Menag Tegaskan Bahaya Nasionalisme Eksklusif
SinPo.id - Menteri Agama Nasaruddin Umar menekankan pentingnya nasionalisme inklusif sebagai fondasi utama dalam menjaga keberagaman dan persatuan bangsa. Ia memperingatkan bahwa nasionalisme eksklusif justru berpotensi menimbulkan perpecahan di tengah kompleksitas geopolitik global yang semakin menajam.
Pesan tersebut disampaikan Menag dalam acara Dialog Nasional Ormas Islam dan Organisasi Kepemudaan Islam (OKP) yang mengusung tema “Menjaga Harmoni dan Memperkuat Wawasan Kebangsaan”. Kegiatan ini diselenggarakan oleh Direktorat Penerangan Agama Islam, Ditjen Bimas Islam Kementerian Agama di Auditorium HM. Rasjidi, Kantor Kemenag RI, Jakarta.
“Nasionalisme yang eksklusif hanya akan melahirkan segregasi. Kita butuh nasionalisme inklusif yang mampu mengintegrasikan keberagaman tanpa menegasikan identitas agama, budaya, maupun etnis,” ujar Menag.
Menag menjelaskan, model nasionalisme Indonesia yang bersandar pada Pancasila memungkinkan kehidupan beragama yang harmonis dan berakar pada nilai-nilai lokal. Ia menegaskan pentingnya mengindonesiakan ajaran agama agar sesuai dengan konteks sosial budaya Nusantara, bukan meniru mentah-mentah praktik luar.
“Islam bukan dari Indonesia, Hindu bukan dari Indonesia, Kristen pun bukan. Tapi semua bisa tumbuh dalam konteks kebudayaan Indonesia. Di sinilah pentingnya proses indonesianisasi ajaran, bukan arabisasi, indiaisasi, atau westernisasi,” imbuhnya.
Menag juga menyoroti posisi Indonesia sebagai model Islam moderat yang mampu berdialog dengan demokrasi. Ia menilai, di tengah meningkatnya ekstremisme global, Islam Indonesia menjadi cahaya baru dari Timur yang mempertemukan iman, kebudayaan, dan kemanusiaan.

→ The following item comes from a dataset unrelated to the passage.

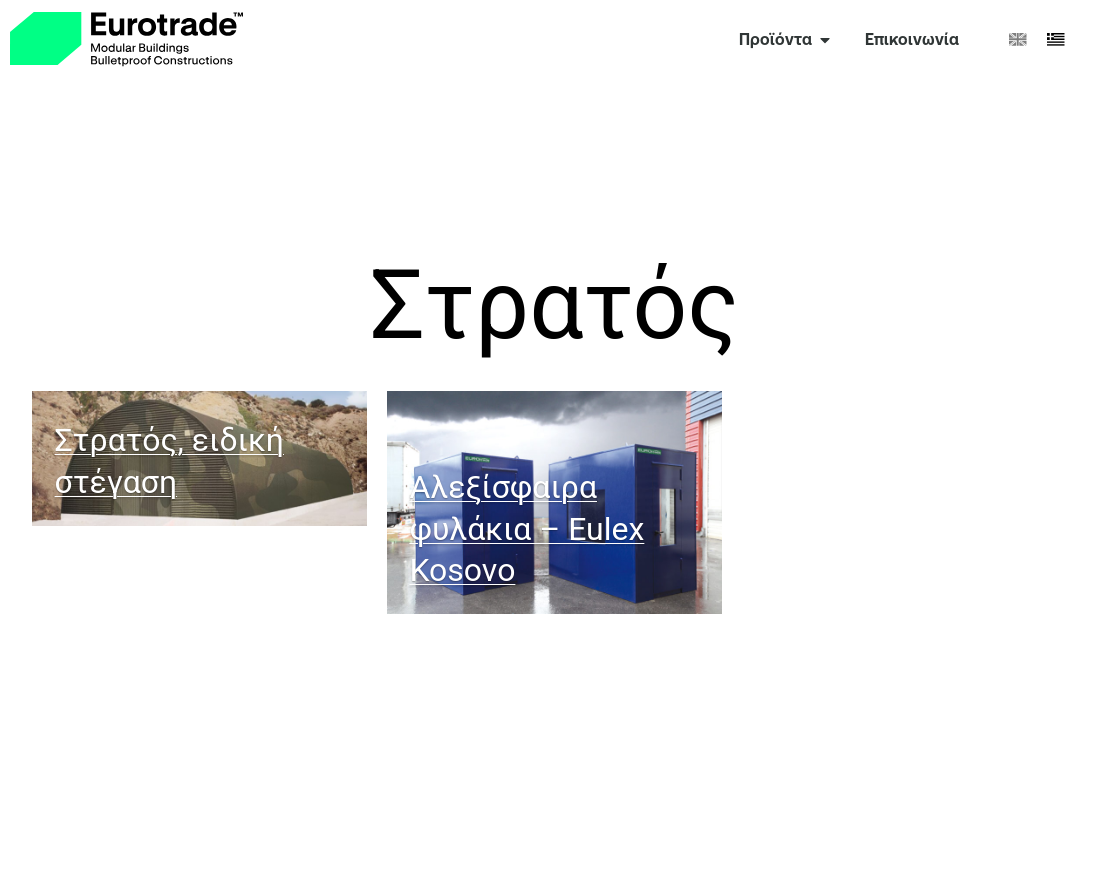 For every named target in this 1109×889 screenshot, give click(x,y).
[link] (126, 40)
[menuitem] (1018, 39)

Wamenag: Ormas Islam Penjaga Konsensus Kebangsaan
Dalam kesempatan yang sama, Wakil Menteri Agama Romo H. R. Muhammad Syafi’i menegaskan bahwa Pancasila, UUD 1945, dan NKRI adalah konsensus final yang harus dijaga bersama, terutama oleh ormas Islam sebagai kekuatan sosial yang telah berperan dalam sejarah kebangsaan.
“Penerimaan umat Islam terhadap Pancasila dan UUD 1945 adalah kontribusi historis dalam mendirikan Republik ini. Itu bukan produk kompromi, tetapi amanat perjuangan,” ujar Romo Syafi’i.
Ia mengingatkan bahaya ideologi transnasional dan politik identitas yang kerap memanfaatkan agama sebagai alat polarisasi. “Ormas Islam harus jadi filter, bukan fasilitator. Jangan biarkan agama dijadikan alat untuk memecah persatuan,” tegasnya.
Romo Syafi’i juga mengajak generasi muda untuk mewarisi semangat nasionalisme yang religius. “Jadilah santri yang nasionalis, atau nasionalis yang berspirit santri. Itulah kekuatan kita sebagai bangsa,” ucapnya.
Moderasi dan Dialog sebagai Pilar
Direktur Jenderal Bimbingan Masyarakat Islam, Abu Rokhmad, menambahkan bahwa dialog antar-ormas merupakan bentuk nyata sinergi antara negara dan masyarakat sipil berbasis keagamaan. Menurutnya, ormas Islam bukan hanya pewaris nilai spiritual, tapi juga aktor strategis dalam membangun peradaban yang moderat dan inklusif.
“Kita bukan hanya berbagi tugas, tapi juga berbagi tanggung jawab terhadap masa depan Indonesia,” tandas Abu.
Acara ini turut dihadiri sejumlah tokoh nasional, antara lain:
Asisten Deputi Kesatuan Bangsa Kemenkopolhukam, Cecep Agus Supriyanta
Direktur Eksekutif Jaringan Moderat Indonesia (JMI), Islah Bahrawi
Guru Besar UIN Jakarta, Gun Gun Heryanto
Staf Khusus Menteri Agama, Faried F. Saenong
Direktur Penerangan Agama Islam, Ahmad Zayadi
Direktur Urusan Agama Islam dan Bina Syariah, Arsad Hidayat
Dialog ini diharapkan menjadi forum strategis untuk menguatkan narasi kebangsaan, memperkuat ukhuwah keumatan, serta menghadirkan Islam sebagai kekuatan pemersatu, bukan pemisah.